A particle p is initially at the point (2, 6) in relation to an origin O, and is moving with velocity (3i + j) m/s. It has a constant acceleration (16i + 24j)m/s^2. Show that after 2 seconds it is moving directly away from O and find its speed at that time
u = x component of speed = 3 + 16 t
v = y component of speed = 1 + 24 t
at t = 2
u = 3 + 32 = 35
v = 1 + 48 = 49
slope of path at t = 2 = v/u = 49/35
location at t = 2:
x = 2 + 3(2) + (1/2)(16)(4) = 40
y = 6 + 1(2) +(1/2)(24)(4) = 56
Tangent to path at t = 2
y = (49/35) x + b
56 = (49/35)40 + b
56 = 56 + b
b = 0
so
y = 1.4 x which goes through the origin
oh, speed at t = 2
we got u = 35 and v = 49
speed = sqrt (35^2 + 49^2)
To determine if the particle is moving directly away from the origin O after 2 seconds, we need to find its position after 2 seconds. This can be done using the equations of motion.
Step 1: Find the displacement after 2 seconds
First, calculate the displacement of the particle after 2 seconds using the equation:
displacement = initial velocity * time + (1/2) * acceleration * time^2
Given:
Initial velocity (u) = 3i + j m/s
Acceleration (a) = 16i + 24j m/s^2
Time (t) = 2 seconds
Plugging in the values:
displacement = (3i + j) * 2 + (1/2) * (16i + 24j) * (2^2)
displacement = (6i + 2j) + (1/2) * (16i + 24j) * 4
displacement = 6i + 2j + (8i + 12j) * 2
displacement = 6i + 2j + 16i + 24j
displacement = 22i + 26j
After 2 seconds, the displacement of the particle with respect to the origin O is (22i + 26j).
Step 2: Determine if the particle is moving directly away from O
To determine if the particle is moving directly away from O, we need to check if the displacement is parallel to the initial position vector (2i + 6j).

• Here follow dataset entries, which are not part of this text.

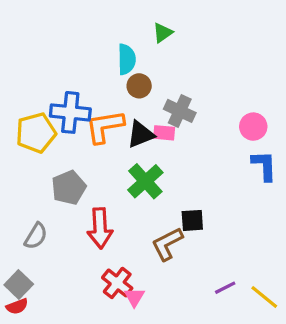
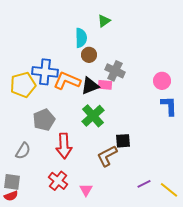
orange L-shape: (105, 127) -> (67, 81), turned 32
red cross: (117, 283) -> (58, 181), moved
gray square: (19, 285) -> (12, 182), turned -36

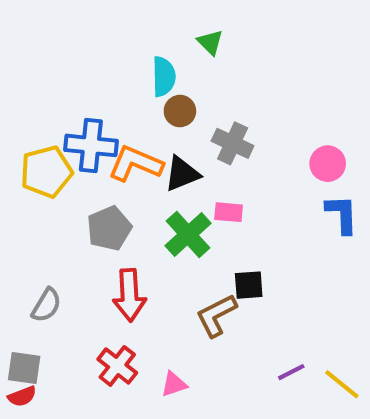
green triangle: (104, 21) -> (210, 42), turned -40
pink rectangle: (105, 85) -> (229, 212), moved
gray pentagon: (44, 120) -> (109, 228), moved
pink triangle: (86, 190) -> (174, 384), turned 40

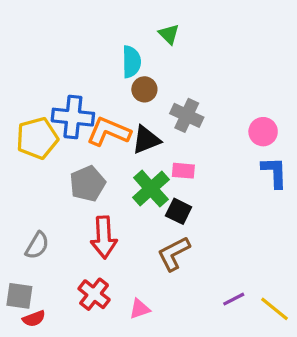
black square: (249, 285) -> (179, 211), moved, turned 30
red semicircle: (22, 396) -> (34, 319), moved

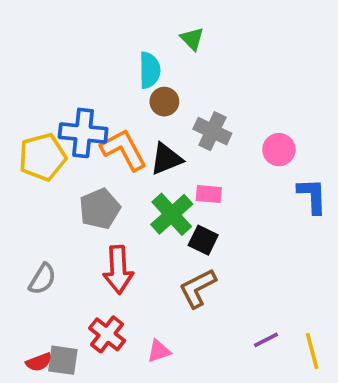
orange L-shape: (109, 132) -> (124, 150), turned 39
pink circle: (263, 132) -> (279, 150), moved
gray square: (19, 296) -> (63, 360), moved
yellow line: (274, 309) -> (312, 351), turned 36

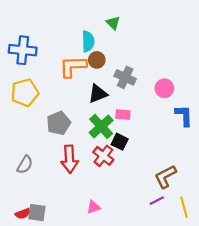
blue cross: (83, 133) -> (23, 50), moved
orange L-shape: (124, 150) -> (73, 66), moved, turned -64
brown L-shape: (198, 288) -> (165, 177), moved
red cross: (107, 334) -> (103, 156), moved

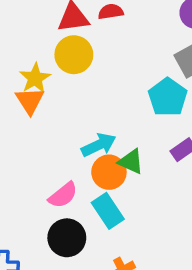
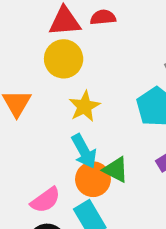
yellow star: (35, 78) -> (84, 106), moved
cyan arrow: (99, 145) -> (84, 151), turned 84

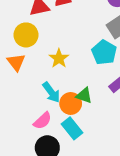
yellow circle: (64, 59) -> (26, 35), moved
cyan arrow: (84, 151) -> (51, 92), moved

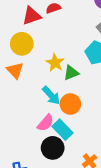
green triangle: (84, 95) -> (71, 73), moved, turned -35
cyan rectangle: (72, 128) -> (62, 130), moved

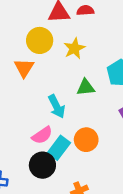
yellow star: (55, 63) -> (74, 48), moved
orange circle: (70, 104) -> (86, 140), moved
cyan rectangle: (62, 130) -> (59, 148), turned 66

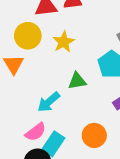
cyan arrow: (57, 106) -> (49, 102), turned 80
orange circle: (86, 140) -> (94, 135), moved

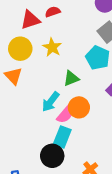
pink semicircle: (36, 132) -> (65, 114), moved
orange circle: (94, 135) -> (79, 107), moved

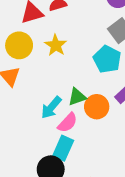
green triangle: (71, 78) -> (77, 97), moved
orange circle: (79, 107) -> (97, 107), moved

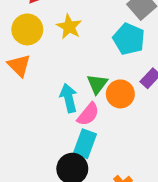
green triangle: (77, 97) -> (97, 84), turned -30
cyan arrow: (51, 107) -> (69, 98), turned 130

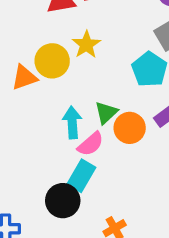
yellow circle: (27, 29) -> (52, 61), moved
orange triangle: (19, 65) -> (24, 77), turned 45

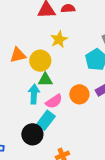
yellow circle: (52, 61) -> (40, 61), moved
green triangle: (106, 113) -> (45, 80), moved, turned 35
cyan arrow: (72, 122) -> (34, 94), moved

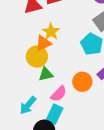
orange triangle: (18, 55) -> (43, 43), moved
cyan arrow: (34, 94) -> (28, 105), moved, turned -132

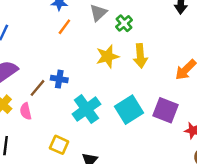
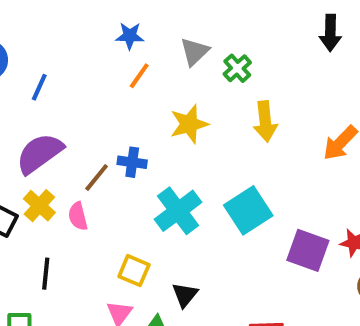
yellow star: (108, 56) -> (189, 124), moved
purple square: (166, 110) -> (308, 250), moved

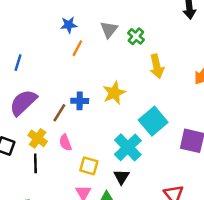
yellow star: (189, 124) -> (114, 93), moved
yellow cross: (39, 206) -> (38, 138), moved
cyan cross: (178, 211) -> (128, 147), moved
pink semicircle: (78, 216) -> (65, 143), moved
black line: (46, 274) -> (35, 163), moved

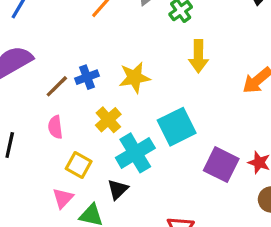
blue cross: (80, 101) -> (87, 77), turned -35
yellow cross: (38, 138) -> (108, 120), moved

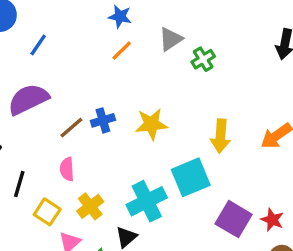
yellow arrow: (198, 56) -> (221, 136), moved
yellow cross: (108, 120) -> (90, 206), moved
yellow square: (79, 165) -> (47, 212), moved

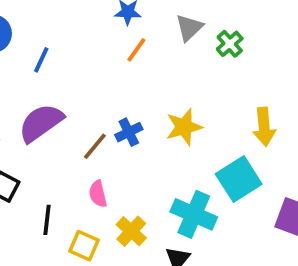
cyan cross: (147, 201) -> (194, 214), turned -30

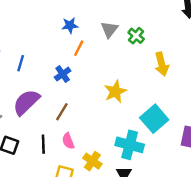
yellow arrow: (264, 127) -> (162, 64), moved
blue cross: (129, 132) -> (63, 74), moved
black line: (47, 220) -> (43, 144), moved

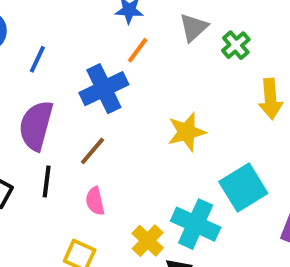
blue cross: (63, 74) -> (104, 89), size x1.6
purple semicircle: (26, 102) -> (36, 125), turned -40
black line: (43, 144) -> (47, 182), moved
yellow cross: (92, 161) -> (148, 241), moved

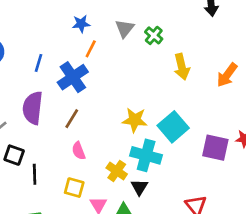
blue line: (37, 59) -> (38, 63), moved
yellow star: (187, 132) -> (135, 120), moved, turned 30
black line: (47, 182) -> (35, 174), moved

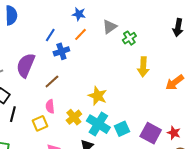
blue line: (38, 63) -> (50, 35), moved
blue cross: (73, 77) -> (61, 51), size x0.7
cyan square: (173, 127) -> (122, 129), moved, size x0.7
yellow cross: (117, 171) -> (74, 117), moved
yellow square: (74, 188) -> (40, 123), moved, turned 35

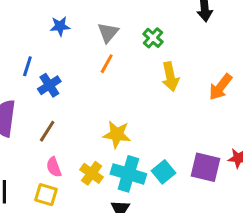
orange line: (81, 34) -> (107, 64), moved
green cross: (129, 38) -> (153, 38), moved
yellow square: (40, 123) -> (46, 195), turned -35

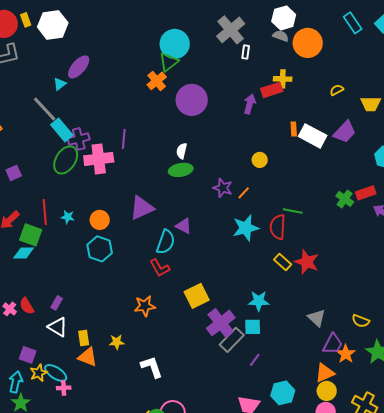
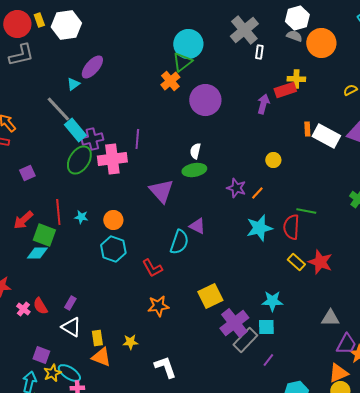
purple triangle: (142, 208) -> (161, 191), moved, turned -48
red L-shape: (160, 268) -> (152, 268), moved
gray triangle: (317, 318) -> (330, 318), turned -42

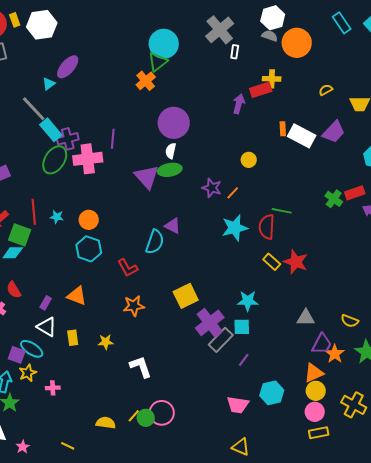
purple circle: (205, 100) -> (174, 123), moved
purple triangle: (161, 191) -> (147, 177), moved
red semicircle: (40, 306) -> (14, 290), moved
orange triangle: (101, 357) -> (77, 296), moved
cyan ellipse: (69, 373) -> (32, 349), moved

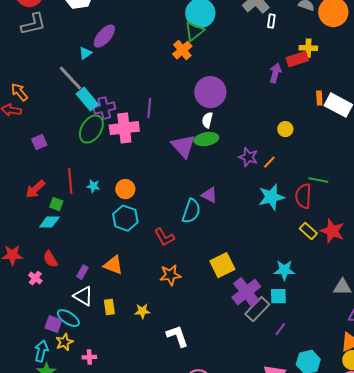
green square: (20, 235) -> (56, 204), size x0.6

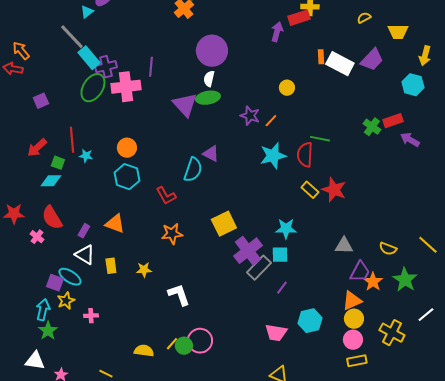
cyan star: (93, 186) -> (86, 156), moved
red semicircle: (50, 259) -> (52, 218), size x1.4

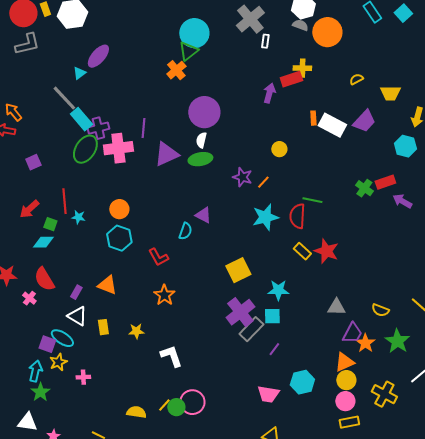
purple triangle: (185, 105) -> (166, 154), moved, turned 48
cyan semicircle: (193, 170) -> (185, 231), size x0.7
yellow square: (224, 224) -> (238, 270), moved
orange star: (172, 234) -> (164, 295), turned -30

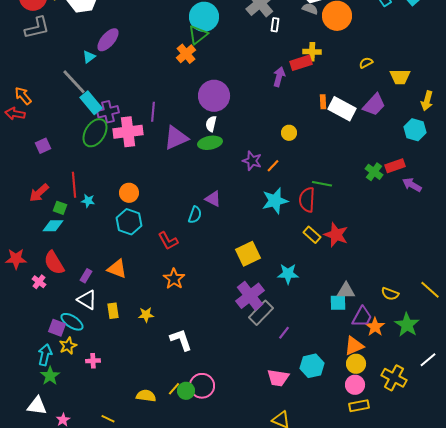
cyan square: (272, 316) -> (338, 303), moved

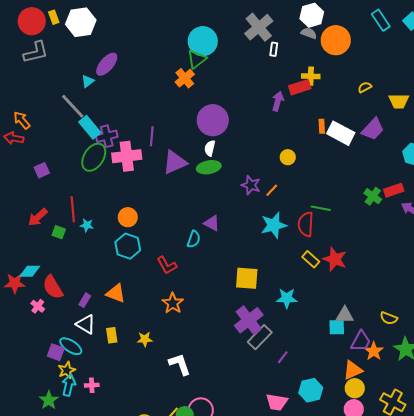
cyan diamond: (53, 226) -> (30, 271), moved
yellow square: (248, 254) -> (247, 278), turned 30
cyan arrow: (45, 355) -> (69, 385), moved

The direction of the displacement vector is given by the ratio of its components to the initial position vector:
ratio_i = displacement_i / position_i
ratio_j = displacement_j / position_j
Given:
displacement = 22i + 26j
position = 2i + 6j
Calculating the ratios:
ratio_i = 22 / 2 = 11
ratio_j = 26 / 6 ≈ 4.33
Since the ratios of components are different, the displacement vector is not parallel to the initial position vector. Hence, the particle is not moving directly away from O after 2 seconds.
Step 3: Find the speed of the particle after 2 seconds
To find the speed (magnitude of velocity) of the particle after 2 seconds, we need to calculate the magnitude of the velocity vector.
The velocity (v) is given by:
velocity = initial velocity + acceleration * time
Given:
Initial velocity (u) = 3i + j m/s
Acceleration (a) = 16i + 24j m/s^2
Time (t) = 2 seconds
Plugging in the values:
velocity = (3i + j) + (16i + 24j) * 2
velocity = 3i + j + 32i + 48j
velocity = 35i + 49j
The speed of the particle after 2 seconds is the magnitude of the velocity vector:
speed = |35i + 49j| = sqrt((35^2) + (49^2))
Calculating the speed:
speed = sqrt(1225 + 2401)
speed = sqrt(3626)
Therefore, the speed of the particle after 2 seconds is approximately 60.21 m/s.